As Afrika Bambaata’s archivists, Boo-Hooray placed the legendary hip hop pioneer’s vinyl record collection with Cornell University in 2013. Bambaataa’s vinyl archive is not only important because of its scope, encompassing over 42,000 records of every genre, but because it is these very records that laid the initial blueprint of the world’s most popular genre.
Afrika Bambaataa is considered the godfather of hip hop culture and was instrumental in the rise of electro funk and break-beat deejaying beginning in the 1980s. His involvement with Bronx street gang the Black Spades in their transformation into community activists is legendary, as is his founding of the internationally known hip hop organization Universal Zulu Nation. Bambaataa is responsible for spreading and popularizing hip hop’s unmistakable sounds and beats alongside its culture throughout the world. He is among the most influential American DJs of all time.

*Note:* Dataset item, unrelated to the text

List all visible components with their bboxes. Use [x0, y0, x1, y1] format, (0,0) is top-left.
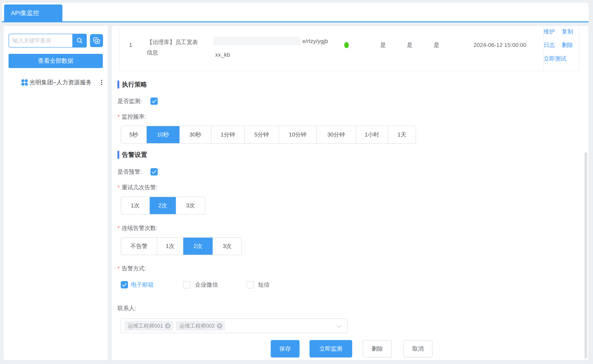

Due to his early use and mixing of drum machines and computer sounds, Bambaataa created signature beats (such as his first widely popular single “Planet Rock” of 1982), which helped fuel the development of other musical genres such as Freestyle or Latin Freestyle, Miami Bass, Electronica, House, Hip House, and early Techno. He has consistently made records nationally and internationally, spanning the 1980s into the 2000s.
In 2012 Afrika Bambaataa was appointed to a three-year term as a Visiting Scholar at Cornell University.
The Afrika Bambaataa Master Of Records Archive will reside as part of the Cornell University Library Hip Hop Collection, the largest collection of Hip Hop culture in the world.